(Page images and extracted text)

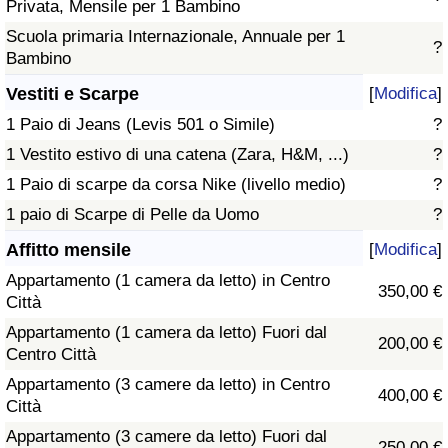
Privata, Mensile per 1 Bambino
Scuola primaria Internazionale, Annuale per 1
?
Bambino
Vestiti e Scarpe
[
Modifica
]
1 Paio di Jeans (Levis 501 o Simile)
?
1 Vestito estivo di una catena (Zara, H&M, ...)
?
1 Paio di scarpe da corsa Nike (livello medio)
?
1 paio di Scarpe di Pelle da Uomo
?
Affitto mensile
[
Modifica
]
Appartamento (1 camera da letto) in Centro
350,00 €
Città
Appartamento (1 camera da letto) Fuori dal
200,00 €
Centro Città
Appartamento (3 camere da letto) in Centro
400,00 €
Città
Appartamento (3 camere da letto) Fuori dal
250,00 €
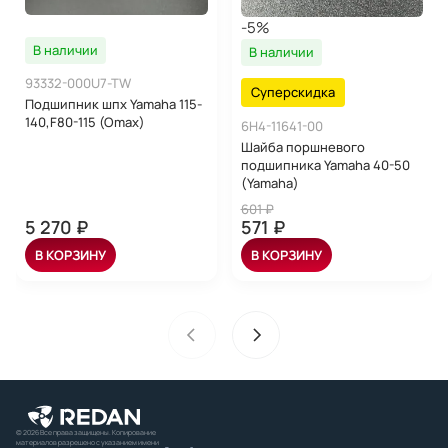
-5%
В наличии
В наличии
93332-000U7-TW
Суперскидка
Подшипник шпх Yamaha 115-
140,F80-115 (Omax)
6H4-11641-00
Шайба поршневого
подшипника Yamaha 40-50
(Yamaha)
601 ₽
5 270 ₽
571 ₽
В КОРЗИНУ
В КОРЗИНУ
© 2026 Все права защищены. Копирование
материалов разрешено с указанием имени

▶ **What is needed**:
Your answer must be a single number: the count of lines above that contain the string "Yamaha".

▶ **Answer box**:
3